Leaked internal documents analyzed by TechCrunch show OpenAI paid Microsoft billions under a revenue share arrangement and spent roughly 12.4B on Azure inference from 2024 to 2025. The leaks highlight recurring AI compute costs, margin pressure, and the strategic role of cloud partners.

Leaked internal documents, analyzed in a TechCrunch led series of reports, reveal the scale of OpenAI payments to Microsoft under a revenue share arrangement and detail inference spend on Azure. Public summaries and independently circulated copies place OpenAI inference costs in the billions for 2024 to 2025, with some coverage citing a figure near 12.4B. These numbers expose the raw infrastructure bills behind large language models and shift the debate over AI cloud cost analysis, pricing and margins.

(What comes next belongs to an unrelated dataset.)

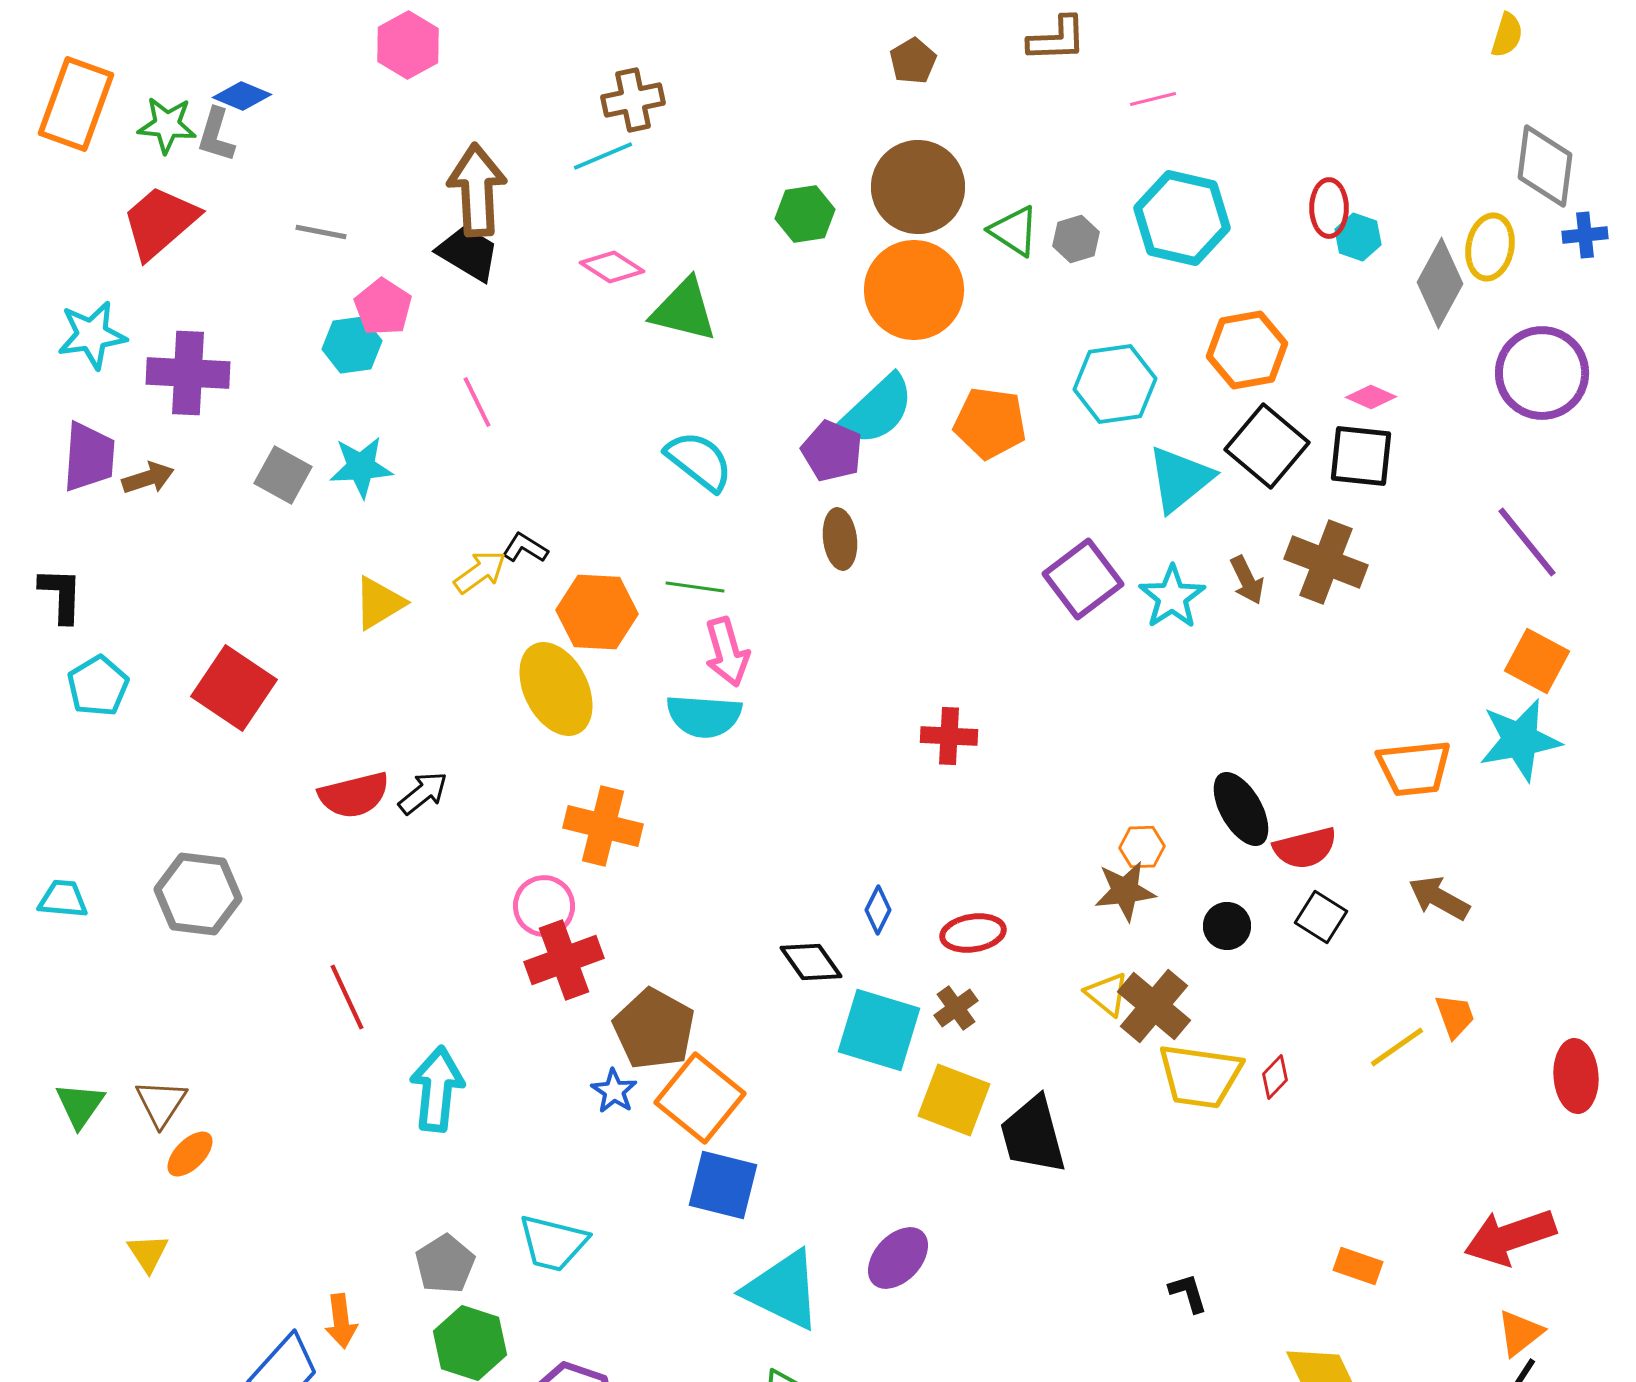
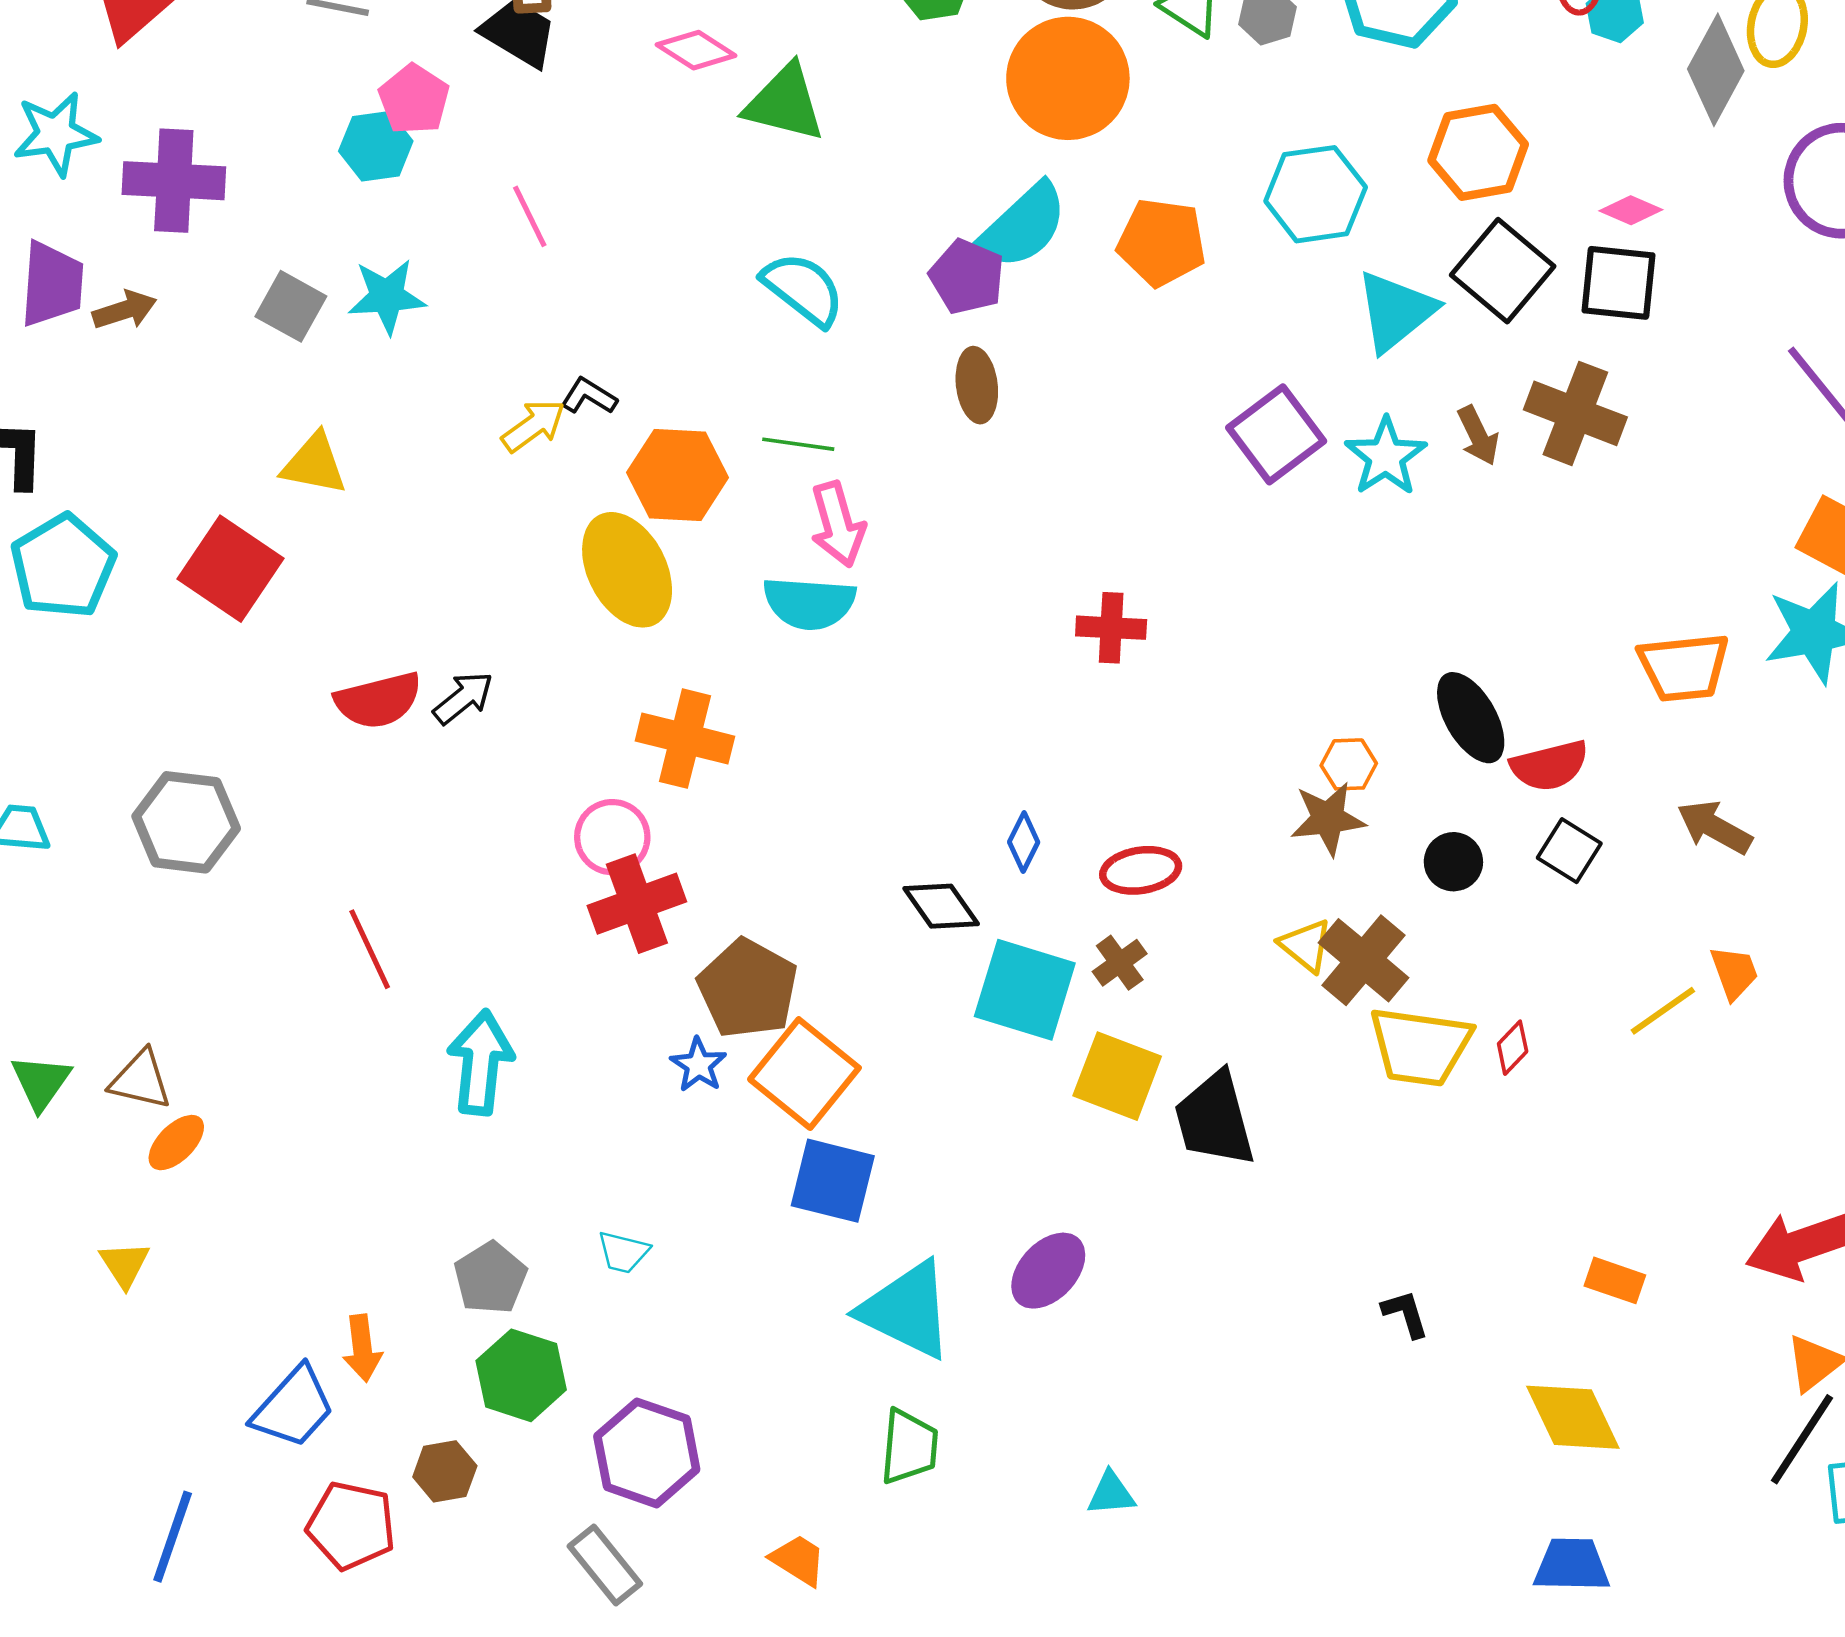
yellow triangle: (379, 603) -> (314, 464), moved, turned 42
cyan pentagon: (98, 686) -> (63, 566), size x1.4
brown triangle: (161, 1103) -> (141, 1080), turned -50
cyan trapezoid: (553, 1243) -> (623, 1252), size x0.6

AI platforms incur two distinct kinds of compute spend. Training costs are episodic and capital intensive. Inference costs are ongoing and accrue each time a deployed model answers a user query. For commercial AI providers, inference can become the dominant recurring expense as usage scales. The leaked documents put a spotlight on those recurring bills and on how close ties to a cloud provider can reshape unit economics.
These findings matter for industry players customers and investors. If inference bills reach multi billion levels then gross margins on AI services may be thinner than subscription prices imply. Companies will need to:
For cloud providers like Microsoft the revenue share arrangement aligns incentives and secures recurring cloud revenue. For model makers the deal reduces capital expenditure but increases dependency on a single provider.
This reporting aligns with broader trends in automation and cloud economics where platform scale players consolidate infrastructure to capture performance and pricing advantages. Rising attention to per inference costs is prompting engineers to optimize models switch to more efficient runtimes and experiment with on premise or hybrid architectures. Conversations around AI compute pricing cloud billing for AI workloads and cost optimization are accelerating across the sector.
How much did OpenAI spend on Azure inference
Public summaries of the leaks estimate OpenAI inference costs in the billions for 2024 to 2025 with some reports citing roughly 12.4B for that period.
What is inference cost
Inference cost is the compute consumed each time a deployed model responds to a user request. It is a recurring operational expense that scales with usage.
How does this affect pricing for customers
If inference bills are high providers may adopt tiered pricing pay as you go models or rate limits to manage costs and preserve margins.
The leaks do more than reveal dollar amounts. They force a reckoning with the business model behind modern AI: models create demand but the compute required to serve that demand creates substantial recurring costs. For businesses building or buying AI solutions the takeaway is practical. Evaluate model performance alongside infrastructure arrangements and cloud billing terms that shape long term margins. Watch OpenAI and Microsoft for any public clarifications and for competitive moves that could reshape AI compute pricing and cloud cost management.